Go line by line through the listing below and copy those that hold "Orozco".

---- Extracted records

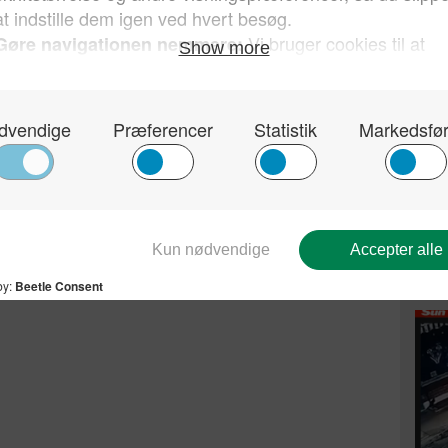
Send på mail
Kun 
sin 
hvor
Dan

--------
---- Extracted records

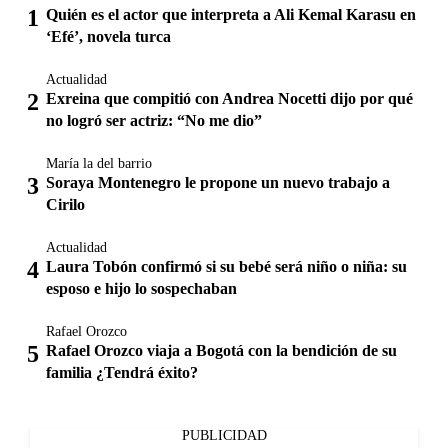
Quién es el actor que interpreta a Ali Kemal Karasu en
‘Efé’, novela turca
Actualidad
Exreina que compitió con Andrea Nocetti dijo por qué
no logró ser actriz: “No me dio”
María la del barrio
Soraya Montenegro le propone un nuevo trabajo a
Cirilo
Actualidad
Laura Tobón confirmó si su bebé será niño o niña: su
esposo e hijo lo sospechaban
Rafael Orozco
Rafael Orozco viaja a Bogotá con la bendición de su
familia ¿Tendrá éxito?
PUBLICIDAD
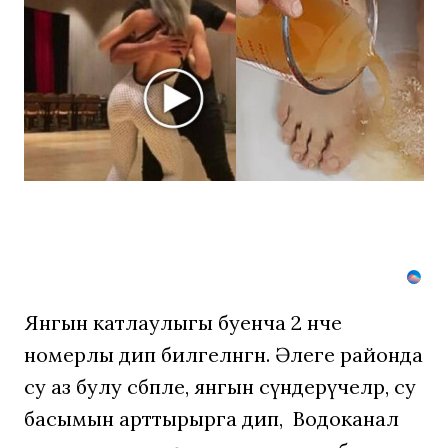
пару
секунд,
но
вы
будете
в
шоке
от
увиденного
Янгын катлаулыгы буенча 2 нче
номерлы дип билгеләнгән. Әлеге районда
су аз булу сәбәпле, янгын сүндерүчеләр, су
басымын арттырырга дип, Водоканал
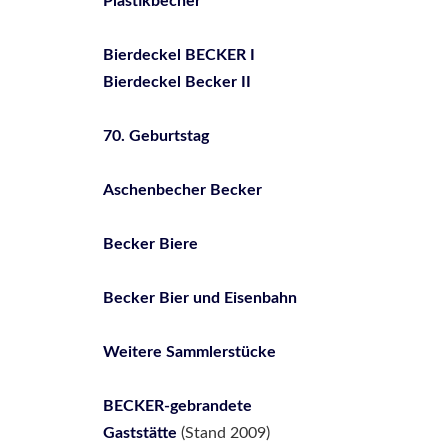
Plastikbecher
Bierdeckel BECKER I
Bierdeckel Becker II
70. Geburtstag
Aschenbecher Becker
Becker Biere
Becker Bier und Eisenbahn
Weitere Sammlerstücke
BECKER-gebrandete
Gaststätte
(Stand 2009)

--------

Result:
Rafael Orozco
Rafael Orozco viaja a Bogotá con la bendición de su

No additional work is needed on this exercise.